## Author Response (Reviewer pvdL)
Dear Reviewer pvdL, thank you very much for your careful review of our paper and thoughtful comments. We are encouraged by your positive comments on our **insightful and novel method**, **effectiveness**, **efficiency**, **comprehensive evaluation**, and **good paper presentation**. We hope the following responses could help clarify potential misunderstandings and alleviate your concerns.
---
**Q1**: Table 8 shows that the evaluation only picks 100 classes from ImageNet. This is wired. Has the method been tested on 1000 classes? What is the scalability of the proposed method? How does the method perform compared to other methods when the number of classes increases?

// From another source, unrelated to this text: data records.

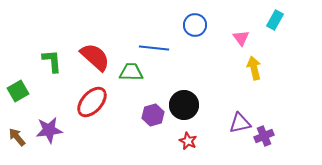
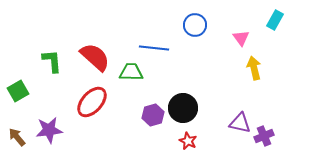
black circle: moved 1 px left, 3 px down
purple triangle: rotated 25 degrees clockwise
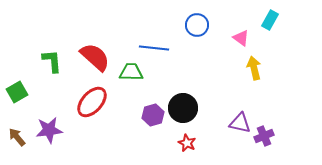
cyan rectangle: moved 5 px left
blue circle: moved 2 px right
pink triangle: rotated 18 degrees counterclockwise
green square: moved 1 px left, 1 px down
red star: moved 1 px left, 2 px down
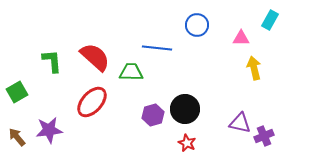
pink triangle: rotated 36 degrees counterclockwise
blue line: moved 3 px right
black circle: moved 2 px right, 1 px down
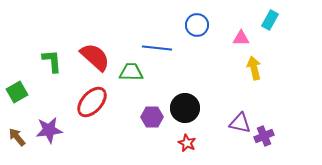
black circle: moved 1 px up
purple hexagon: moved 1 px left, 2 px down; rotated 15 degrees clockwise
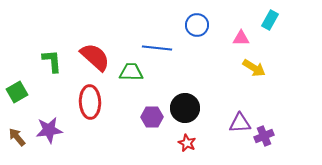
yellow arrow: rotated 135 degrees clockwise
red ellipse: moved 2 px left; rotated 44 degrees counterclockwise
purple triangle: rotated 15 degrees counterclockwise
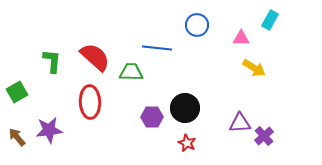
green L-shape: rotated 10 degrees clockwise
purple cross: rotated 18 degrees counterclockwise
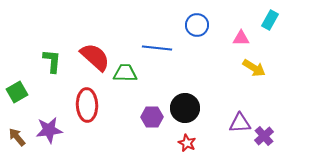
green trapezoid: moved 6 px left, 1 px down
red ellipse: moved 3 px left, 3 px down
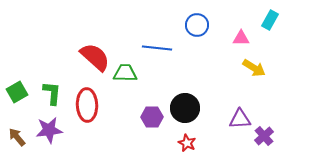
green L-shape: moved 32 px down
purple triangle: moved 4 px up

**R1**: Thank you for the insightful question! We are deeply sorry that our dataset selection may lead you to concerns about our effectiveness.

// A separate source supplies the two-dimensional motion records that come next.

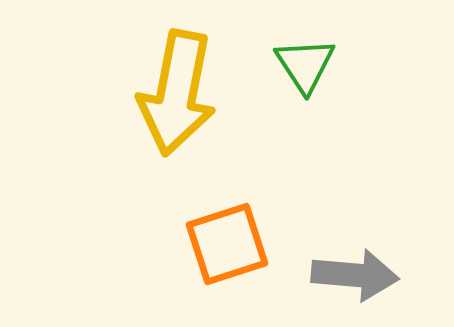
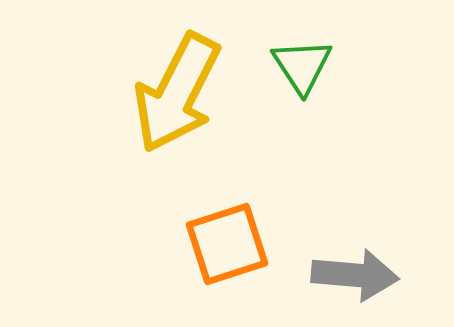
green triangle: moved 3 px left, 1 px down
yellow arrow: rotated 16 degrees clockwise
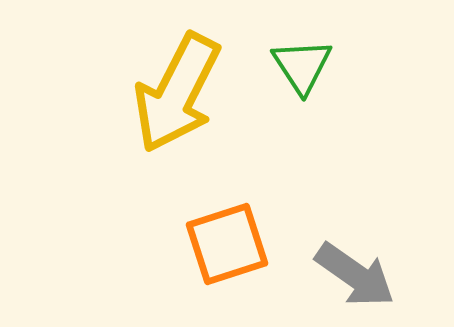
gray arrow: rotated 30 degrees clockwise
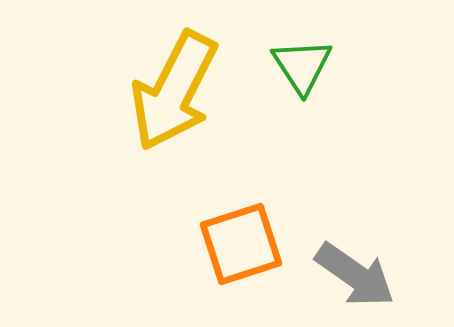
yellow arrow: moved 3 px left, 2 px up
orange square: moved 14 px right
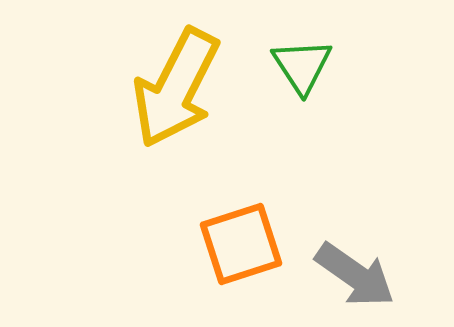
yellow arrow: moved 2 px right, 3 px up
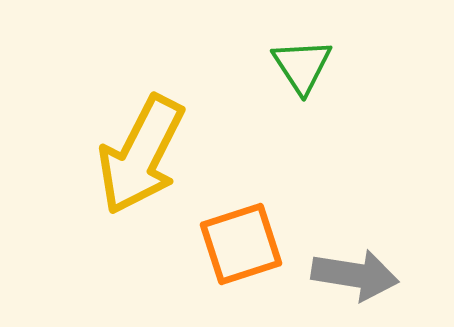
yellow arrow: moved 35 px left, 67 px down
gray arrow: rotated 26 degrees counterclockwise
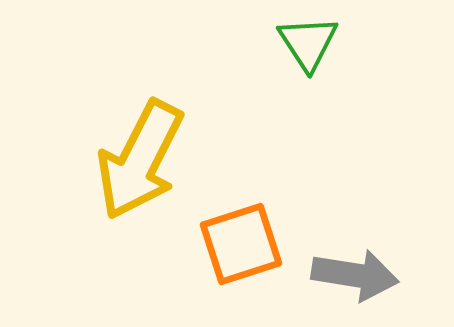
green triangle: moved 6 px right, 23 px up
yellow arrow: moved 1 px left, 5 px down
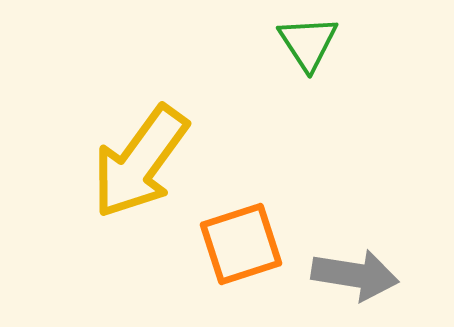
yellow arrow: moved 2 px down; rotated 9 degrees clockwise
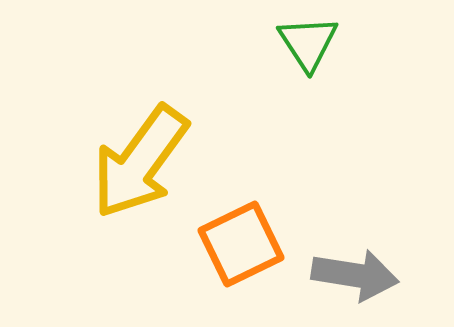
orange square: rotated 8 degrees counterclockwise
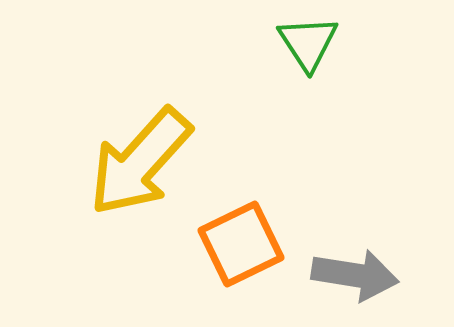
yellow arrow: rotated 6 degrees clockwise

- **Using ImageNet subset is a common setting in existing backdoor-related works** (e.g., [1, 2]). For example, Fu et al. [1] picked 20 classes and Huang et al. [2] picked 30 classes from ImageNet. In our work, we deliberately chose a relatively large number of categories (i.e., 100) to evaluate the scalability of all methods.
- However, we do understand your concerns. To further alleviate them, we conduct additional experiments on the ImageNet-1K dataset. Due to the time constraint, we use BadNets and WaNet as attack baselines. Specifically, we set the poison rate to 5\% and finetune the pre-trained ResNet-18 on ImageNet-1k to implant backdoors. As shown in Table 1, **both BTI-DBF (U) and BTI-DBF \(P\) are still effective** (BA drops less than 3%, while the ASR is within 5%), even if the number of classes is huge.

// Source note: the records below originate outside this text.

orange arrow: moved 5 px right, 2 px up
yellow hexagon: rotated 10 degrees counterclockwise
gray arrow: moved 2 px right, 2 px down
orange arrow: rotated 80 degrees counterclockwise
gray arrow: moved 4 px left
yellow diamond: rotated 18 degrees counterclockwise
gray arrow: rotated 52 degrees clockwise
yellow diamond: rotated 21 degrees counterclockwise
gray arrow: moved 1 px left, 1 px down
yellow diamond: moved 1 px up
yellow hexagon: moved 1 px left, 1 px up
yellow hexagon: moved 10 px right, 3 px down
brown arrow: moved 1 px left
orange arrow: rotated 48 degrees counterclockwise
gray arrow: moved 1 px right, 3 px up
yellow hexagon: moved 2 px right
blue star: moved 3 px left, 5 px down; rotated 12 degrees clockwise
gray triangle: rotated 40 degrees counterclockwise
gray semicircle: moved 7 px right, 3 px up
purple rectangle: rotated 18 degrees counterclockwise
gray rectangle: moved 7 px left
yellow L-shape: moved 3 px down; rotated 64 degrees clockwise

We have provided more details in Appendix M of our revision.
**Reference**
1. Kunzhe Huang, et al. "Backdoor Defense via Decoupling the Training Process." ICLR 2022.
2. Chong Fu, et al. "FreeEagle: Detecting Complex Neural Trojans in Data-Free Cases." USENIX Security 2023.
**Table 1. The performance (%) of our methods in defending against BadNets and WaNet on ImageNet-1K.**
| Defense $\rightarrow$ |No Defense | BTI-DBF (P\)| BTI-DBF (U)|
| ---- | ---- | ---- | ---- |
| Attack $\downarrow$ Metric $\rightarrow$ |BA / ASR | BA / ASR| BA / ASR|
| BadNets | 59.79 / 99.63 |57.82 / 4.16|57.42 / 3.57|
| WaNet | 61.20 / 96.13 |58.46 / 2.84|59.39 / 1.05|
---
**Q2**: Section 2.2 misses some latest work on feature level BTI:**(1)** SSL-Cleanse: Trojan Detection and Mitigation in Self-Supervised Learning, 2023. **(2)** Detecting Backdoors in Pre-trained Encoders, 2023. Although these 2 works focus on self-supervised learning, they are highly related to the feature level BTI. It would be better to discuss them in Section 2.2.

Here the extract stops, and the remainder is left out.